> [The problem]: Each line from the beginning of the entries below through the line that includes "FUTBOL ONLINE BARCELONA" must be returned exactly as given.

> [Stored records]:

----------------

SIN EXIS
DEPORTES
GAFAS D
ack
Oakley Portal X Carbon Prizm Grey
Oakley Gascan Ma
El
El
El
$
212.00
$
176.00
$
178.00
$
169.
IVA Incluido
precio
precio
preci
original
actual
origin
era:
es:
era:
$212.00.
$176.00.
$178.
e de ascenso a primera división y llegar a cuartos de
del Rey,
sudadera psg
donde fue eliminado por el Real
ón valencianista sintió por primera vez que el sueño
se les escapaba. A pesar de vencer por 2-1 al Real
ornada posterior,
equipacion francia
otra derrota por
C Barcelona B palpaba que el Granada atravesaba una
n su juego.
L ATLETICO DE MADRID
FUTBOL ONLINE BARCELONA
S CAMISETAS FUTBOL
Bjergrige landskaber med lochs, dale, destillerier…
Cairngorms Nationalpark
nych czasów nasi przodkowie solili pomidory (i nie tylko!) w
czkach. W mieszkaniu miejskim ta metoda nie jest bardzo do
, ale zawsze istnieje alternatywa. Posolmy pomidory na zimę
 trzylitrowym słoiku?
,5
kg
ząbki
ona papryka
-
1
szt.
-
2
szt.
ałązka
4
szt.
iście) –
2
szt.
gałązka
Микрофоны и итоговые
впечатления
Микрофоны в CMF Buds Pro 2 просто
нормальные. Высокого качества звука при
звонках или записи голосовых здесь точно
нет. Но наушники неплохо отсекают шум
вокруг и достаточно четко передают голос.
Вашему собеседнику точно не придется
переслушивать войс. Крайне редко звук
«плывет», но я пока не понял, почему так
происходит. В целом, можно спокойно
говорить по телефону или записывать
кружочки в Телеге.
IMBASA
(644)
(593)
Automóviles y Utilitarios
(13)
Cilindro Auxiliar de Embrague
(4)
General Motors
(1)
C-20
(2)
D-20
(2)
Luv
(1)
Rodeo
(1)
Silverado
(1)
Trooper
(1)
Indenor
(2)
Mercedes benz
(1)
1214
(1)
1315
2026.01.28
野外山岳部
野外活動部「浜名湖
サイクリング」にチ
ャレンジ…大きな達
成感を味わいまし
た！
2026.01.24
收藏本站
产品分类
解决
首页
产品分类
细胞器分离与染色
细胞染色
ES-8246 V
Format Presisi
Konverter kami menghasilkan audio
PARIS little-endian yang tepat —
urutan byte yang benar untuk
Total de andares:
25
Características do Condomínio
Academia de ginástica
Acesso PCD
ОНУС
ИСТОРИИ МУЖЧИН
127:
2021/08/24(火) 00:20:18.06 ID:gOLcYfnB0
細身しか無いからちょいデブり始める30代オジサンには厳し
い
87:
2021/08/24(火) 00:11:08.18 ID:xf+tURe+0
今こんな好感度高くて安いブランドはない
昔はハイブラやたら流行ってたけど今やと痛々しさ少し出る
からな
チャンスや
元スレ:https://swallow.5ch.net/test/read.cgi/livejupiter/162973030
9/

----------------

> [Written response]:
SIN EXIS
DEPORTES
GAFAS D
ack
Oakley Portal X Carbon Prizm Grey
Oakley Gascan Ma
El
El
El
$
212.00
$
176.00
$
178.00
$
169.
IVA Incluido
precio
precio
preci
original
actual
origin
era:
es:
era:
$212.00.
$176.00.
$178.
e de ascenso a primera división y llegar a cuartos de
del Rey,
sudadera psg
donde fue eliminado por el Real
ón valencianista sintió por primera vez que el sueño
se les escapaba. A pesar de vencer por 2-1 al Real
ornada posterior,
equipacion francia
otra derrota por
C Barcelona B palpaba que el Granada atravesaba una
n su juego.
L ATLETICO DE MADRID
FUTBOL ONLINE BARCELONA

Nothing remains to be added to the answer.